- TASK GOAL -
Every record that follows must be duplicated exactly, with images left out.

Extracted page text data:

- - -

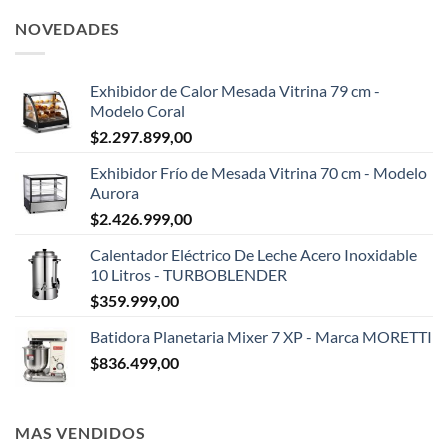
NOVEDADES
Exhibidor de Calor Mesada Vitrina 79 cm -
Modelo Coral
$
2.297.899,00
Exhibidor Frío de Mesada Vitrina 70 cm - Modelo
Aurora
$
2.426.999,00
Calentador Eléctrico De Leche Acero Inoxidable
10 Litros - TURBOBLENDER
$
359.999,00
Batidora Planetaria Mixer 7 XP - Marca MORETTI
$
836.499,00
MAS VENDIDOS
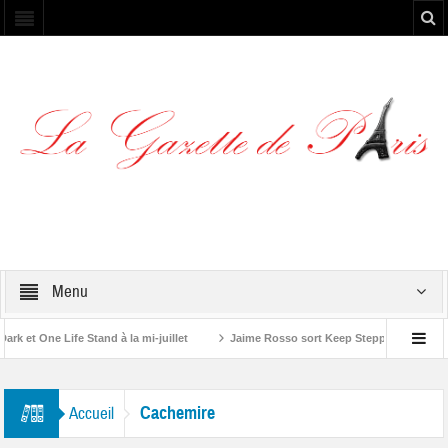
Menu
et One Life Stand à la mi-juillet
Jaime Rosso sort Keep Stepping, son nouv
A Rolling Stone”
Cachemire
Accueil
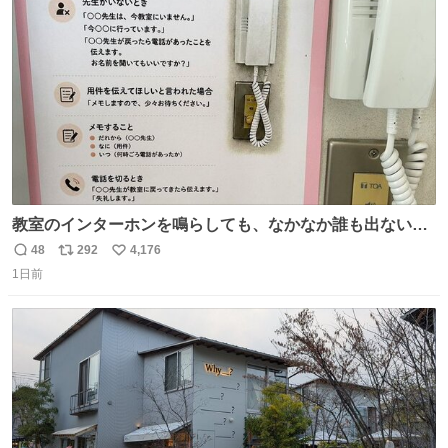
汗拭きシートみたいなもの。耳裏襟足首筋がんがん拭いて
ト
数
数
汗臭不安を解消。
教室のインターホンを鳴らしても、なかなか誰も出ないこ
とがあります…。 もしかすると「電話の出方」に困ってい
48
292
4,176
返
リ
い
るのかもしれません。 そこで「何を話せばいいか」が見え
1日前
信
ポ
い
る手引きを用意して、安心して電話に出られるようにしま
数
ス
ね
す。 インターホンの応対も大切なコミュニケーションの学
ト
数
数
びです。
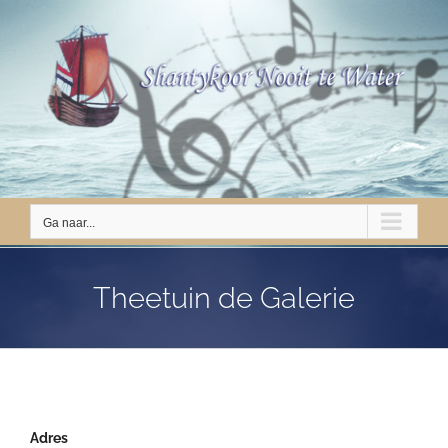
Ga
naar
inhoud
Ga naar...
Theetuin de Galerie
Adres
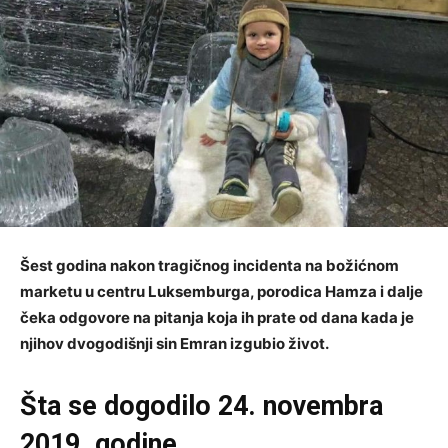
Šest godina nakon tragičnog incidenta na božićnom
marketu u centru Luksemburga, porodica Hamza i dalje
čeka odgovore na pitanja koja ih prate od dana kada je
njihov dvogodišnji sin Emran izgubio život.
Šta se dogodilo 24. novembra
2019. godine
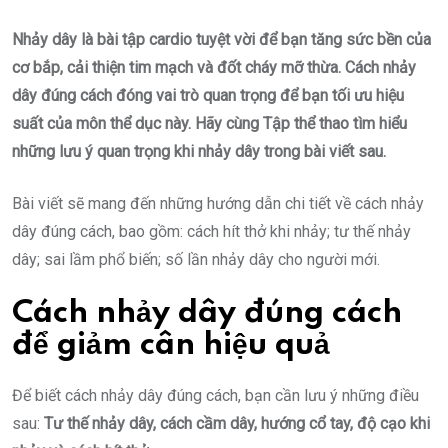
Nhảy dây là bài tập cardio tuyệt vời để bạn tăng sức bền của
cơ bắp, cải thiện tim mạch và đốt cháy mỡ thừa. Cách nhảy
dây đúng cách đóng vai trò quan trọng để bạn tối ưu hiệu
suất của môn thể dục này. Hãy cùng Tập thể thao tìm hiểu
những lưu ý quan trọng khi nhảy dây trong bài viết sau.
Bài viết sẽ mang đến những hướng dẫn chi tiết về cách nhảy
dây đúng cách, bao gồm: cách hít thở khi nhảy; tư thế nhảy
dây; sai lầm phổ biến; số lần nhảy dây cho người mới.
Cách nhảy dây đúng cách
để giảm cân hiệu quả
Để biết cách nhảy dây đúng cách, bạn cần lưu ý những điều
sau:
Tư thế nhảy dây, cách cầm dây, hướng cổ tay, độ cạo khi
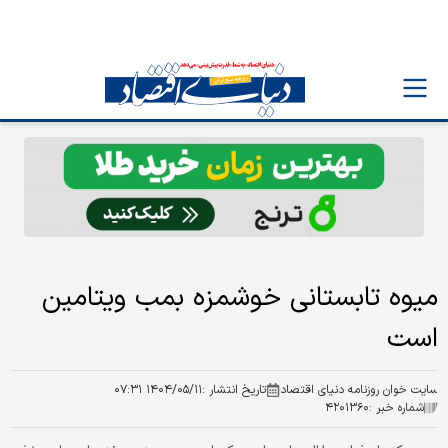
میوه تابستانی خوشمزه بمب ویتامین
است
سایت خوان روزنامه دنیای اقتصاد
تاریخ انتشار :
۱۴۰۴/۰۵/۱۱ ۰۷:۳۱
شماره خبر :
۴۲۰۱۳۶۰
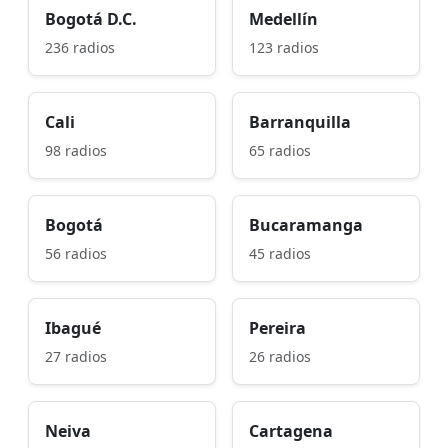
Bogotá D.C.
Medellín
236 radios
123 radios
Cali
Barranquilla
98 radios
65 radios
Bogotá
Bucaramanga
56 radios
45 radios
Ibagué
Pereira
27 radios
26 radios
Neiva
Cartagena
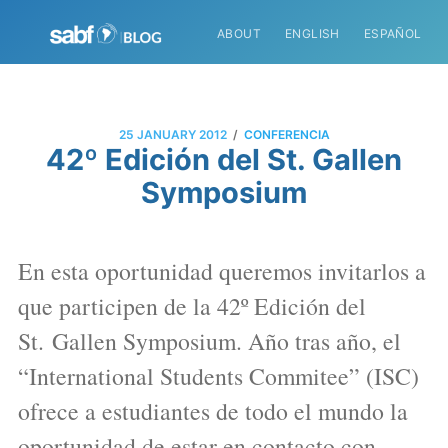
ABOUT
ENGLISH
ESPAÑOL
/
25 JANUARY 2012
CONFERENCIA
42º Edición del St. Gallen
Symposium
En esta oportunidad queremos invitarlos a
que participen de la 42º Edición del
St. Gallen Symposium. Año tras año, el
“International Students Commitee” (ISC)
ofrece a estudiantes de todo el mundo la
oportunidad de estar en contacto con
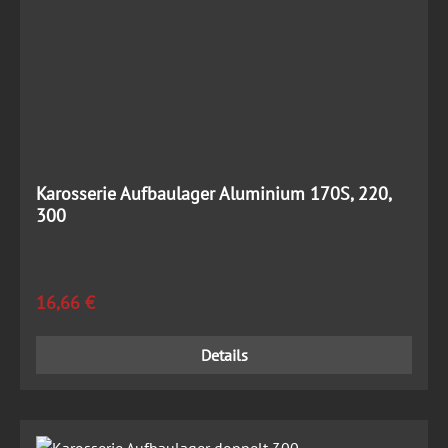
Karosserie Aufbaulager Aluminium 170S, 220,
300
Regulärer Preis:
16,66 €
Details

- - -

- WRITTEN REPLY -
NOVEDADES
Exhibidor de Calor Mesada Vitrina 79 cm -
Modelo Coral
$
2.297.899,00
Exhibidor Frío de Mesada Vitrina 70 cm - Modelo
Aurora
$
2.426.999,00
Calentador Eléctrico De Leche Acero Inoxidable
10 Litros - TURBOBLENDER
$
359.999,00
Batidora Planetaria Mixer 7 XP - Marca MORETTI
$
836.499,00
MAS VENDIDOS
Menu
et One Life Stand à la mi-juillet
Jaime Rosso sort Keep Stepping, son nouv
A Rolling Stone”
Cachemire
Accueil
汗拭きシートみたいなもの。耳裏襟足首筋がんがん拭いて
ト
数
数
汗臭不安を解消。
教室のインターホンを鳴らしても、なかなか誰も出ないこ
とがあります…。 もしかすると「電話の出方」に困ってい
48
292
4,176
返
リ
い
るのかもしれません。 そこで「何を話せばいいか」が見え
1日前
信
ポ
い
る手引きを用意して、安心して電話に出られるようにしま
数
ス
ね
す。 インターホンの応対も大切なコミュニケーションの学
ト
数
数
びです。
Ga
naar
inhoud
Ga naar...
Theetuin de Galerie
Adres
Šest godina nakon tragičnog incidenta na božićnom
marketu u centru Luksemburga, porodica Hamza i dalje
čeka odgovore na pitanja koja ih prate od dana kada je
njihov dvogodišnji sin Emran izgubio život.
Šta se dogodilo 24. novembra
2019. godine
Nhảy dây là bài tập cardio tuyệt vời để bạn tăng sức bền của
cơ bắp, cải thiện tim mạch và đốt cháy mỡ thừa. Cách nhảy
dây đúng cách đóng vai trò quan trọng để bạn tối ưu hiệu
suất của môn thể dục này. Hãy cùng Tập thể thao tìm hiểu
những lưu ý quan trọng khi nhảy dây trong bài viết sau.
Bài viết sẽ mang đến những hướng dẫn chi tiết về cách nhảy
dây đúng cách, bao gồm: cách hít thở khi nhảy; tư thế nhảy
dây; sai lầm phổ biến; số lần nhảy dây cho người mới.
Cách nhảy dây đúng cách
để giảm cân hiệu quả
Để biết cách nhảy dây đúng cách, bạn cần lưu ý những điều
sau:
Tư thế nhảy dây, cách cầm dây, hướng cổ tay, độ cạo khi
میوه تابستانی خوشمزه بمب ویتامین
است
سایت خوان روزنامه دنیای اقتصاد
تاریخ انتشار :
۱۴۰۴/۰۵/۱۱ ۰۷:۳۱
شماره خبر :
۴۲۰۱۳۶۰
Bogotá D.C.
Medellín
236 radios
123 radios
Cali
Barranquilla
98 radios
65 radios
Bogotá
Bucaramanga
56 radios
45 radios
Ibagué
Pereira
27 radios
26 radios
Neiva
Cartagena
ABOUT
ENGLISH
ESPAÑOL
/
25 JANUARY 2012
CONFERENCIA
42º Edición del St. Gallen
Symposium
En esta oportunidad queremos invitarlos a
que participen de la 42º Edición del
St. Gallen Symposium. Año tras año, el
“International Students Commitee” (ISC)
ofrece a estudiantes de todo el mundo la
oportunidad de estar en contacto con
Karosserie Aufbaulager Aluminium 170S, 220,
300
Regulärer Preis:
16,66 €
Details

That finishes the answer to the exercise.